::: Input material :::
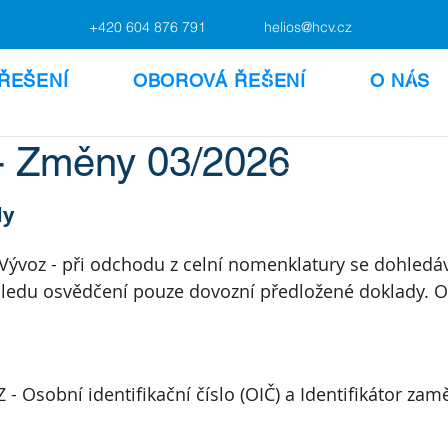
+420 604 876 791
helios@hcv.cz
ŘEŠENÍ
OBOROVÁ ŘEŠENÍ
O NÁS
 Změny 03/2026
dy
Vývoz - při odchodu z celní nomenklatury se dohledáv
ledu osvědčení pouze dovozní předložené doklady. 
 - Osobní identifikační číslo (OIČ) a Identifikátor zamě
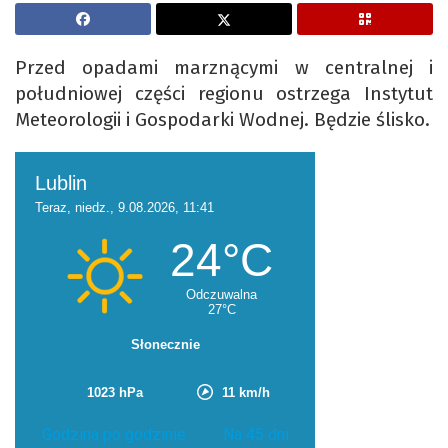
Przed opadami marznącymi w centralnej i
południowej części regionu ostrzega Instytut
Meteorologii i Gospodarki Wodnej. Będzie ślisko.
Godzina po godzinie
Na 45 dni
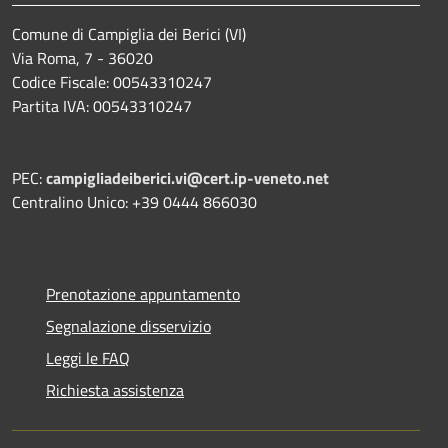
Comune di Campiglia dei Berici (VI)
Via Roma, 7 - 36020
Codice Fiscale: 00543310247
Partita IVA: 00543310247
PEC:
campigliadeiberici.vi@cert.ip-veneto.net
Centralino Unico: +39 0444 866030
Prenotazione appuntamento
Segnalazione disservizio
Leggi le FAQ
Richiesta assistenza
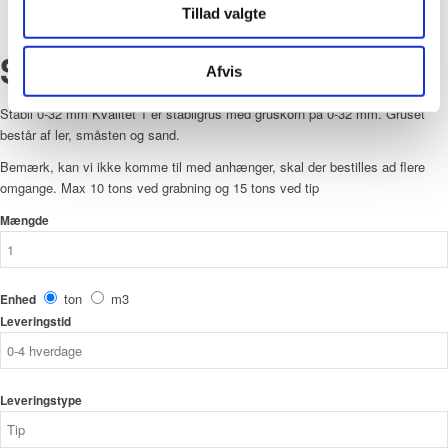
Tillad valgte
Stabil 0-32 mm Kvalitet 1
Afvis
Stabil 0-32 mm Kvalitet 1 er stabilgrus med gruskorn på 0-32 mm. Gruset
består af ler, småsten og sand.
Bemærk, kan vi ikke komme til med anhænger, skal der bestilles ad flere
omgange. Max 10 tons ved grabning og 15 tons ved tip
Mængde
ton
m3
Enhed
Leveringstid
Leveringstype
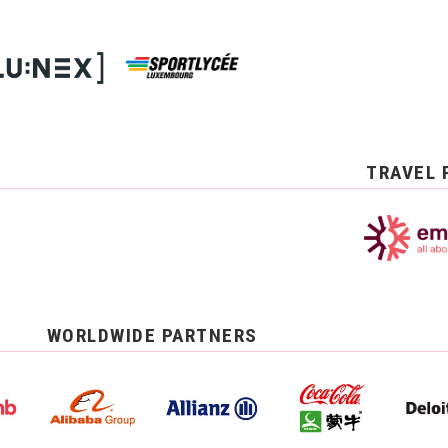
TRAVEL 
WORLDWIDE PARTNERS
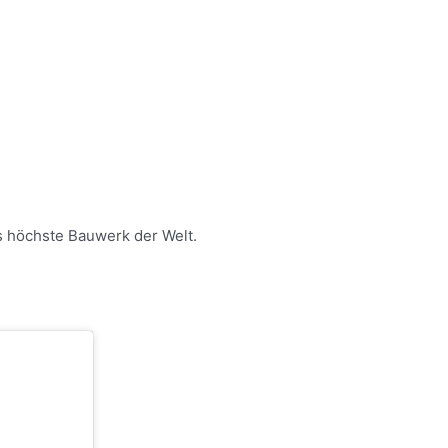
as höchste Bauwerk der Welt.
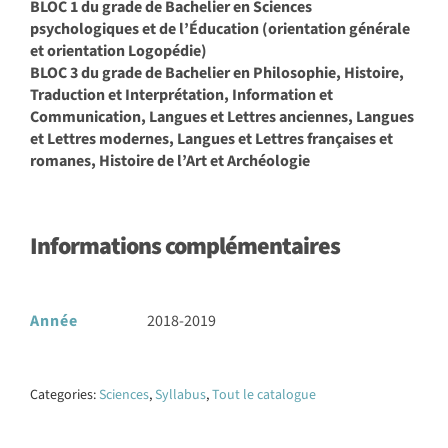
BLOC 1 du grade de Bachelier en Sciences
psychologiques et de l’Éducation (orientation générale
et orientation Logopédie)
BLOC 3 du grade de Bachelier en Philosophie, Histoire,
Traduction et Interprétation, Information et
Communication, Langues et Lettres anciennes, Langues
et Lettres modernes, Langues et Lettres françaises et
romanes, Histoire de l’Art et Archéologie
Informations complémentaires
Année
2018-2019
Categories:
Sciences
,
Syllabus
,
Tout le catalogue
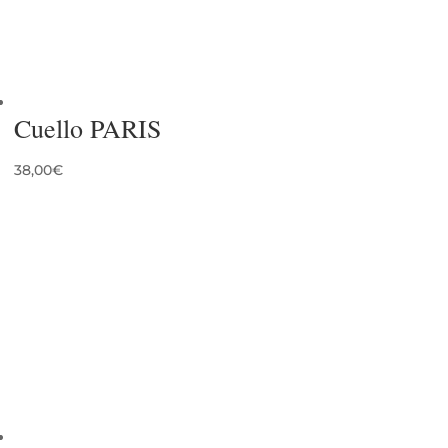
Cuello PARIS
38,00
€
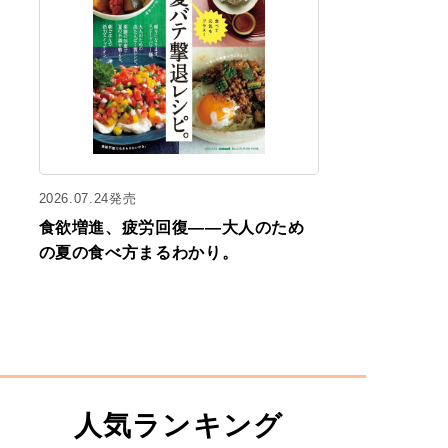
2026.07.24発売
食欲増進、疲労回復——大人のため
の夏の食べ方まるわかり。
人気ランキング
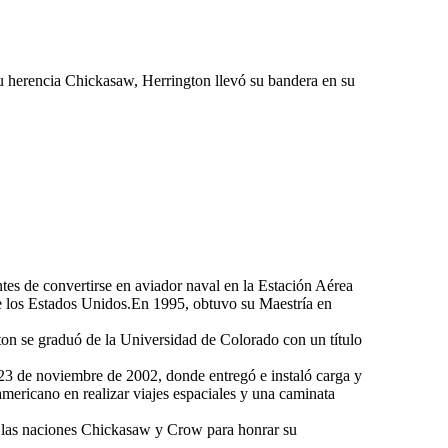
su herencia Chickasaw, Herrington llevó su bandera en su
es de convertirse en aviador naval en la Estación Aérea
de los Estados Unidos.En 1995, obtuvo su Maestría en
n se graduó de la Universidad de Colorado con un título
 23 de noviembre de 2002, donde entregó e instaló carga y
 americano en realizar viajes espaciales y una caminata
de las naciones Chickasaw y Crow para honrar su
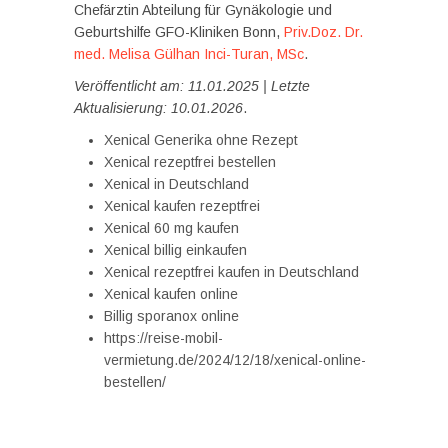
Chefärztin Abteilung für Gynäkologie und
Geburtshilfe GFO-Kliniken Bonn,
Priv.Doz. Dr.
med. Melisa Gülhan Inci-Turan, MSc
.
Veröffentlicht am: 11.01.2025 | Letzte
Aktualisierung: 10.01.2026
.
Xenical Generika ohne Rezept
Xenical rezeptfrei bestellen
Xenical in Deutschland
Xenical kaufen rezeptfrei
Xenical 60 mg kaufen
Xenical billig einkaufen
Xenical rezeptfrei kaufen in Deutschland
Xenical kaufen online
Billig sporanox online
https://reise-mobil-
vermietung.de/2024/12/18/xenical-online-
bestellen/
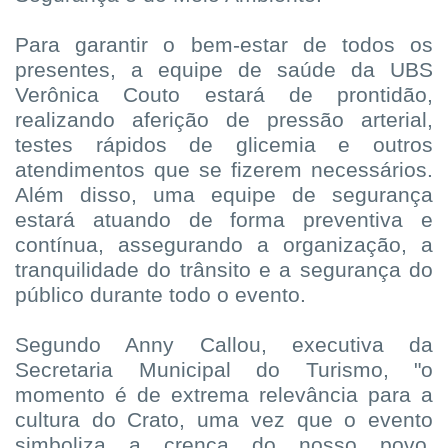
Para garantir o bem-estar de todos os
presentes, a equipe de saúde da UBS
Verônica Couto estará de prontidão,
realizando aferição de pressão arterial,
testes rápidos de glicemia e outros
atendimentos que se fizerem necessários.
Além disso, uma equipe de segurança
estará atuando de forma preventiva e
contínua, assegurando a organização, a
tranquilidade do trânsito e a segurança do
público durante todo o evento.
Segundo Anny Callou, executiva da
Secretaria Municipal do Turismo, "o
momento é de extrema relevância para a
cultura do Crato, uma vez que o evento
simboliza a crença do nosso povo,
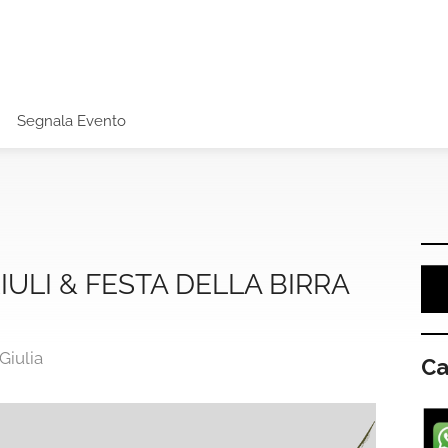
Segnala Evento
IULI & FESTA DELLA BIRRA
Giulia
Ca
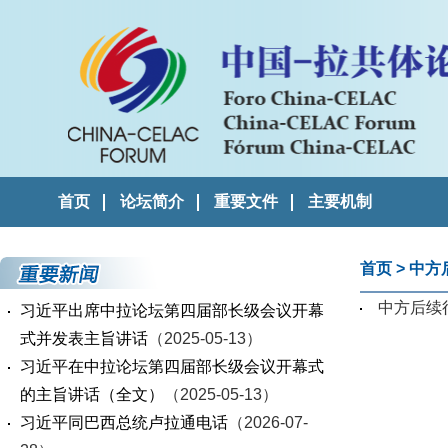
首页
论坛简介
重要文件
主要机制
首页
>
中方
中方后续
习近平出席中拉论坛第四届部长级会议开幕
式并发表主旨讲话
（2025-05-13）
习近平在中拉论坛第四届部长级会议开幕式
的主旨讲话（全文）
（2025-05-13）
习近平同巴西总统卢拉通电话
（2026-07-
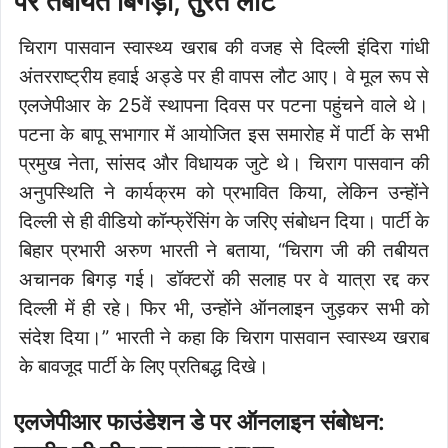
पर तबीयत बिगड़ी, तुरंत लौटे
चिराग पासवान स्वास्थ्य खराब की वजह से दिल्ली इंदिरा गांधी
अंतरराष्ट्रीय हवाई अड्डे पर ही वापस लौट आए। वे मूल रूप से
एलजेपीआर के 25वें स्थापना दिवस पर पटना पहुंचने वाले थे।
पटना के बापू सभागार में आयोजित इस समारोह में पार्टी के सभी
प्रमुख नेता, सांसद और विधायक जुटे थे। चिराग पासवान की
अनुपस्थिति ने कार्यक्रम को प्रभावित किया, लेकिन उन्होंने
दिल्ली से ही वीडियो कॉन्फ्रेंसिंग के जरिए संबोधन दिया। पार्टी के
बिहार प्रभारी अरुण भारती ने बताया, “चिराग जी की तबीयत
अचानक बिगड़ गई। डॉक्टरों की सलाह पर वे यात्रा रद्द कर
दिल्ली में ही रहे। फिर भी, उन्होंने ऑनलाइन जुड़कर सभी को
संदेश दिया।” भारती ने कहा कि चिराग पासवान स्वास्थ्य खराब
के बावजूद पार्टी के लिए प्रतिबद्ध दिखे।
एलजेपीआर फाउंडेशन डे पर ऑनलाइन संबोधन:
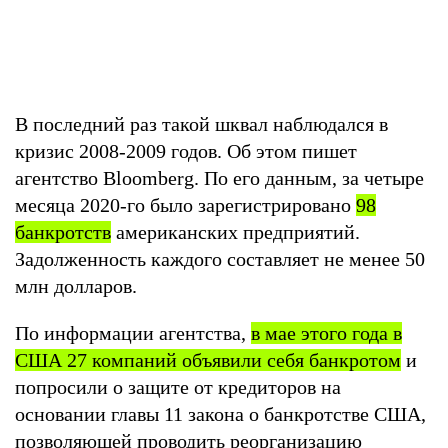
В последний раз такой шквал наблюдался в
кризис 2008-2009 годов. Об этом пишет
агентство Bloomberg. По его данным, за четыре
месяца 2020-го было зарегистрировано
98
банкротств
американских предприятий.
Задолженность каждого составляет не менее 50
млн долларов.
По информации агентства,
в мае этого года в
США 27 компаний объявили себя банкротом
и
попросили о защите от кредиторов на
основании главы 11 закона о банкротстве США,
позволяющей проводить реорганизацию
:::
* _What you should do_:
Copy the data precisely. Skip every picture.

* _Expected answer_:
+420 604 876 791
helios@hcv.cz
ŘEŠENÍ
OBOROVÁ ŘEŠENÍ
O NÁS
 Změny 03/2026
dy
Vývoz - při odchodu z celní nomenklatury se dohledáv
ledu osvědčení pouze dovozní předložené doklady. 
 - Osobní identifikační číslo (OIČ) a Identifikátor zamě
Przed opadami marznącymi w centralnej i
południowej części regionu ostrzega Instytut
Meteorologii i Gospodarki Wodnej. Będzie ślisko.
Godzina po godzinie
Na 45 dni
Comune di Campiglia dei Berici (VI)
Via Roma, 7 - 36020
Codice Fiscale: 00543310247
Partita IVA: 00543310247
PEC:
campigliadeiberici.vi@cert.ip-veneto.net
Centralino Unico: +39 0444 866030
Prenotazione appuntamento
Segnalazione disservizio
Leggi le FAQ
Richiesta assistenza
Tillad valgte
Stabil 0-32 mm Kvalitet 1
Afvis
Stabil 0-32 mm Kvalitet 1 er stabilgrus med gruskorn på 0-32 mm. Gruset
består af ler, småsten og sand.
Bemærk, kan vi ikke komme til med anhænger, skal der bestilles ad flere
omgange. Max 10 tons ved grabning og 15 tons ved tip
Mængde
ton
m3
Enhed
Leveringstid
Leveringstype
TRAVEL 
WORLDWIDE PARTNERS
as höchste Bauwerk der Welt.
BLOC 1 du grade de Bachelier en Sciences
psychologiques et de l’Éducation (orientation générale
et orientation Logopédie)
BLOC 3 du grade de Bachelier en Philosophie, Histoire,
Traduction et Interprétation, Information et
Communication, Langues et Lettres anciennes, Langues
et Lettres modernes, Langues et Lettres françaises et
romanes, Histoire de l’Art et Archéologie
Informations complémentaires
Année
2018-2019
Categories:
Sciences
,
Syllabus
,
Tout le catalogue
Cuello PARIS
38,00
€
2026.07.24発売
食欲増進、疲労回復——大人のため
の夏の食べ方まるわかり。
人気ランキング
su herencia Chickasaw, Herrington llevó su bandera en su
es de convertirse en aviador naval en la Estación Aérea
de los Estados Unidos.En 1995, obtuvo su Maestría en
n se graduó de la Universidad de Colorado con un título
 23 de noviembre de 2002, donde entregó e instaló carga y
 americano en realizar viajes espaciales y una caminata
de las naciones Chickasaw y Crow para honrar su
Chefärztin Abteilung für Gynäkologie und
Geburtshilfe GFO-Kliniken Bonn,
Priv.Doz. Dr.
med. Melisa Gülhan Inci-Turan, MSc
.
Veröffentlicht am: 11.01.2025 | Letzte
Aktualisierung: 10.01.2026
.
Xenical Generika ohne Rezept
Xenical rezeptfrei bestellen
Xenical in Deutschland
Xenical kaufen rezeptfrei
Xenical 60 mg kaufen
Xenical billig einkaufen
Xenical rezeptfrei kaufen in Deutschland
Xenical kaufen online
Billig sporanox online
https://reise-mobil-
vermietung.de/2024/12/18/xenical-online-
bestellen/
Para garantir o bem-estar de todos os
presentes, a equipe de saúde da UBS
Verônica Couto estará de prontidão,
realizando aferição de pressão arterial,
testes rápidos de glicemia e outros
atendimentos que se fizerem necessários.
Além disso, uma equipe de segurança
estará atuando de forma preventiva e
contínua, assegurando a organização, a
tranquilidade do trânsito e a segurança do
público durante todo o evento.
Segundo Anny Callou, executiva da
Secretaria Municipal do Turismo, "o
momento é de extrema relevância para a
cultura do Crato, uma vez que o evento
simboliza a crença do nosso povo,
Segnala Evento
IULI & FESTA DELLA BIRRA
Giulia
Ca
首页
论坛简介
重要文件
主要机制
首页
>
中方
中方后续
习近平出席中拉论坛第四届部长级会议开幕
式并发表主旨讲话
（2025-05-13）
习近平在中拉论坛第四届部长级会议开幕式
的主旨讲话（全文）
（2025-05-13）
习近平同巴西总统卢拉通电话
（2026-07-
पर तबीयत बिगड़ी, तुरंत लौटे
चिराग पासवान स्वास्थ्य खराब की वजह से दिल्ली इंदिरा गांधी
अंतरराष्ट्रीय हवाई अड्डे पर ही वापस लौट आए। वे मूल रूप से
एलजेपीआर के 25वें स्थापना दिवस पर पटना पहुंचने वाले थे।
पटना के बापू सभागार में आयोजित इस समारोह में पार्टी के सभी
प्रमुख नेता, सांसद और विधायक जुटे थे। चिराग पासवान की
अनुपस्थिति ने कार्यक्रम को प्रभावित किया, लेकिन उन्होंने
दिल्ली से ही वीडियो कॉन्फ्रेंसिंग के जरिए संबोधन दिया। पार्टी के
बिहार प्रभारी अरुण भारती ने बताया, “चिराग जी की तबीयत
अचानक बिगड़ गई। डॉक्टरों की सलाह पर वे यात्रा रद्द कर
दिल्ली में ही रहे। फिर भी, उन्होंने ऑनलाइन जुड़कर सभी को
संदेश दिया।” भारती ने कहा कि चिराग पासवान स्वास्थ्य खराब
के बावजूद पार्टी के लिए प्रतिबद्ध दिखे।
एलजेपीआर फाउंडेशन डे पर ऑनलाइन संबोधन:
В последний раз такой шквал наблюдался в
кризис 2008-2009 годов. Об этом пишет
агентство Bloomberg. По его данным, за четыре
месяца 2020-го было зарегистрировано
98
банкротств
американских предприятий.
Задолженность каждого составляет не менее 50
млн долларов.
По информации агентства,
в мае этого года в
США 27 компаний объявили себя банкротом
и
попросили о защите от кредиторов на
основании главы 11 закона о банкротстве США,
позволяющей проводить реорганизацию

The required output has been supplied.